Where cedar, black, thick, rode the ridge,

Heart aimless as rifle, boy-blankness of mood,

I came where ridge broke, and the great ledge,

Limestone, set the toe high as treetop by dark edge

Of a gorge, and water hid, grudging and grumbling,

And I saw, in mind’s eye, foam white on

Wet stone, stone wet-black, white water tumbling,

And so went down, and with some fright on

Slick boulders, crossed over. The gorge-depth drew night on,

But high over high rock and leaf-lacing, sky

Showed yet bright, and declivity wooed

My foot by the quietening stream, and so I

Went on, in quiet, through the beech wood:

There, in gold light, where the glade gave, it stood.

The glade was geometric, circular, gold,

No brush or weed breaking that bright gold of leaf-fall.

In the center it stood, absolute and bold

Beyond any heart-hurt, or eye’s grief-fall.

Gold-massy in air, it stood in gold light-fall,

No breathing of air, no leaf now gold-falling,

No tooth-stitch of squirrel, or any far fox bark,

No woodpecker coding, or late jay calling.
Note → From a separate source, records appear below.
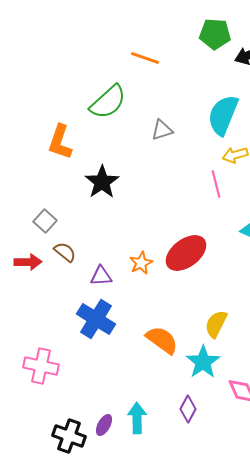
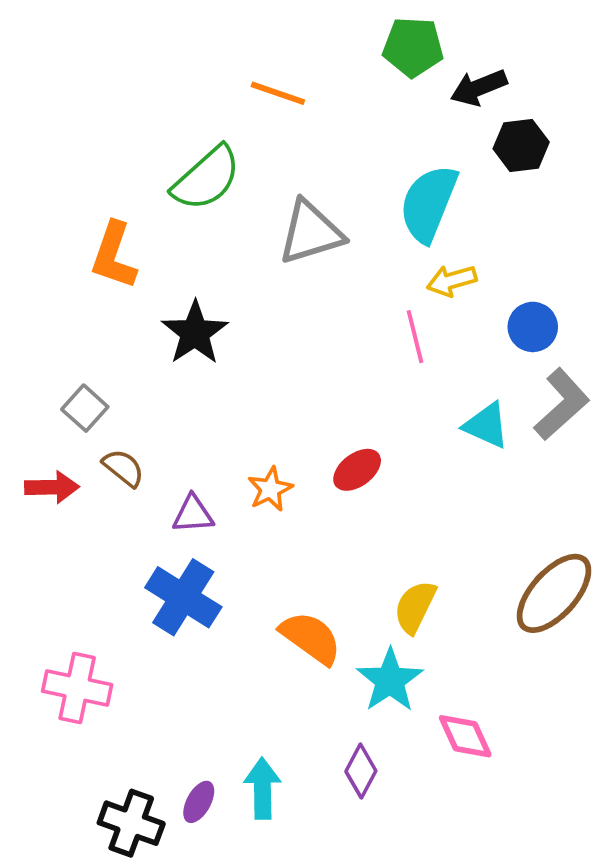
gray triangle: (162, 130) -> (311, 232), size x1.6
red ellipse: (186, 253) -> (357, 470), size x0.6

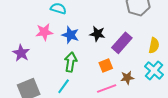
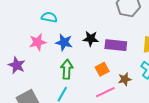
purple rectangle: (122, 43) -> (116, 45), turned 60

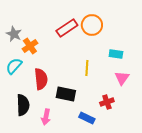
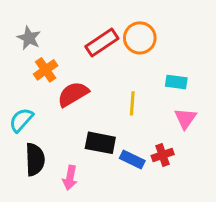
gray star: (14, 34) -> (29, 38), moved
cyan semicircle: (14, 66) -> (21, 120), moved
red semicircle: (41, 79) -> (73, 94), moved, turned -115
blue rectangle: (87, 118) -> (132, 160), moved

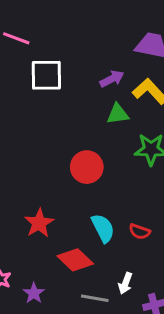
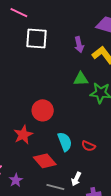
purple arrow: (112, 79) -> (79, 45), turned 98
green triangle: (118, 114) -> (81, 79), moved
red circle: (87, 167) -> (43, 110), moved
Silence: gray-shagged, the great shagbark

Gave forth gold light. There could be no dark.

But of course dark came, and I can’t recall

What county it was, for the life of me.

Montgomery, Todd, Christian-I know them all.

Was it even Kentucky or Tennessee?

Perhaps just an image that keeps haunting me.
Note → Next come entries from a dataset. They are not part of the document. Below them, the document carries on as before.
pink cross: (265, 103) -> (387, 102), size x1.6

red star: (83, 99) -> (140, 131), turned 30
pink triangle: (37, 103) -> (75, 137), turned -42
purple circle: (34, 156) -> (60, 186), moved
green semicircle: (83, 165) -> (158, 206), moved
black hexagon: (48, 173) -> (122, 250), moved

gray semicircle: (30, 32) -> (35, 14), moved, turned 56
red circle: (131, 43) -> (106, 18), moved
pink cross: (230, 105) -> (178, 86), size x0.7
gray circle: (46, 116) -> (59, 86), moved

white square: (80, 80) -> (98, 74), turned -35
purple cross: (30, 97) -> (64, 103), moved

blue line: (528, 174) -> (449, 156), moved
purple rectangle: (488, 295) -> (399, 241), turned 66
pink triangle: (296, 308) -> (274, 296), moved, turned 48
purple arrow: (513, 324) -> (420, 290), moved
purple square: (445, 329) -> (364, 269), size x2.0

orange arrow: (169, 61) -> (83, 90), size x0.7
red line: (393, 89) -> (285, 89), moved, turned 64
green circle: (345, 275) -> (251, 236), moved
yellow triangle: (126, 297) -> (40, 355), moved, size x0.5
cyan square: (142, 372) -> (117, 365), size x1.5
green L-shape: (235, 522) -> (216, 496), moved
No, no! in no mansion under earth,

Nor imagination’s domain of bright air,

But solid in soil that gave it its birth,

It stands, wherever it is, but somewhere.

I shall set my foot, and go there.

Robert Penn Warren

A Life-changing Experience, not Mere Technique

I had read this beauty at least six times before I ever realized the absolutely perfect rhyme scheme: ababb. Attention is so focused on the discovery of the achingly beautiful tree that the rhyme is barely noticeable. The simile so perfectly complements the feeling and actions of the speaker that it hardly calls attention to itself: “heart aimless as rifle.” The “grudging and grumbling” water is so naturally personified that it does not shout “personification!” The same can be said of this subtle personification: “where cedar, black, thick, rode the ridge.” The metaphors are both brilliant and inherent: “leaf-lacing… bright gold of leaf-fall… heart-hurt… eye’s grief-fall.”
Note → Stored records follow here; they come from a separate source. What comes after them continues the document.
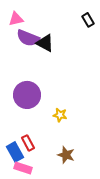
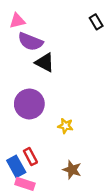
black triangle: (45, 43) -> (45, 62), moved

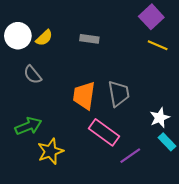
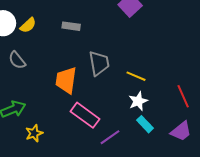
yellow line: (158, 45) -> (136, 76), moved
gray trapezoid: (119, 94) -> (99, 63), moved
yellow star: (50, 151) -> (34, 133), size x0.7

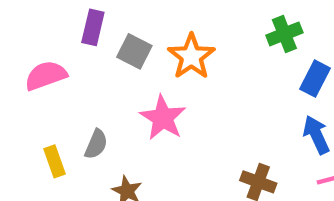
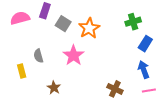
pink semicircle: (46, 76) -> (20, 18), moved
gray semicircle: (96, 144) -> (38, 56), moved, turned 136

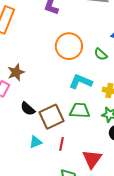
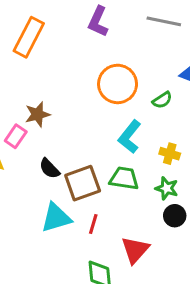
green semicircle: (101, 54) -> (162, 100), turned -80
cyan L-shape: (81, 82) -> (130, 137), turned -80
cyan triangle: (36, 142) -> (56, 218), size x1.6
“Gold Glade” is a wonder of musicality, yet those techniques always serve the insight and image. The alliteration (“rode the ridge… boy-blankness… ledge/Limestone… foam white on/Wet stone, stone wet-black, white water tumbling… glade gave) and assonance (“woods of boyhood… grudging and grumbling… mind’s eye… glade gave… far fox bark… late jay”) serve to communicate the wonder of the unparalleled tree-beauty, not to call attention to their own cleverness or to intellectualize a barren line.

Reading this poem is to vicariously experience the speaker’s boyhood discovery of a tree so powerfully lovely that it has haunted him and drawn him back throughout his lifetime. As precisely and musically worded as Robert Penn Warren’s poem is, it is absolutely the recounting of a life-changing experience rather than a display of words or poetic techniques. There can be no doubt this poem was born of the discovery of a serene glade, filled with the golden rays of the setting sun, dominated by an oak tree of breathtaking magnificence. From that experience developed the birth of a superior poem.